Le président du Mouvement des Forces d’Avenir (MFA), Yaya Fofana, a livré une importante tribune politique intitulée « La République avant les clans », dans laquelle il appelle à une réflexion profonde sur l’avenir de la Côte d’Ivoire, la place des institutions et le renouvellement des élites politiques.
Dans ce texte à forte portée républicaine, le leader du MFA défend l’idée selon laquelle la Côte d’Ivoire doit s’affranchir des logiques de succession personnelle et privilégier la consolidation de ses institutions. « La Côte d’Ivoire n’a pas besoin d’héritiers du pouvoir ; elle a besoin d’héritiers de la République », affirme-t-il dès l’entame de sa réflexion.

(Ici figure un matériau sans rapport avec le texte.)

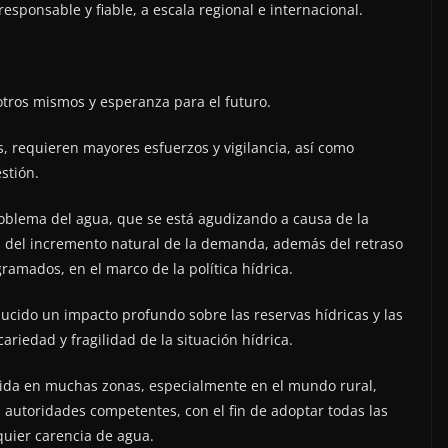
esponsable y fiable, a escala regional e internacional.
otros mismos y esperanza para el futuro.
s, requieren mayores esfuerzos y vigilancia, así como
stión.
roblema del agua, que se está agudizando a causa de la
n del incremento natural de la demanda, además del retraso
amados, en el marco de la política hídrica.
ucido un impacto profundo sobre las reservas hídricas y las
riedad y fragilidad de la situación hídrica.
ecida en muchas zonas, especialmente en el mundo rural,
autoridades competentes, con el fin de adoptar todas las
quier carencia de agua.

Une défense de l’houphouëtisme comme méthode de gouvernance
S’appuyant sur l’héritage du père fondateur de la Nation, Yaya Fofana présente l’houphouëtisme comme une philosophie de rassemblement plutôt qu’une fidélité à des hommes. Selon lui, les principes de dialogue, de paix, de tolérance et de recherche de l’intérêt général doivent continuer d’inspirer l’action publique.
« L’houphouëtisme authentique ne divise pas les enfants d’un même pays entre initiés et exclus. Il rappelle que la plus grande force d’un dirigeant est sa capacité à unir ce que les passions politiques cherchent parfois à opposer », écrit-il.
Le mérite plutôt que les privilèges
Au cœur de son plaidoyer figure également la question du mérite dans l’accès aux responsabilités. Sans citer de personnalité ou de formation politique, le président du MFA met en garde contre les dangers du favoritisme et de l’entre-soi dans la gestion des affaires publiques.
« Là où le mérite avance, la Nation progresse. Là où le favoritisme s’installe, l’espérance recule », soutient-il, estimant que la qualité de la gouvernance dépend de la capacité des institutions à promouvoir les compétences plutôt que les fidélités.
La jeunesse au centre de l’avenir national
Yaya Fofana consacre une large part de sa tribune à la jeunesse ivoirienne, qu’il considère comme l’héritière naturelle de la République. Il appelle à créer les conditions permettant aux jeunes de croire en leurs chances de réussite grâce au travail, à l’engagement et au talent.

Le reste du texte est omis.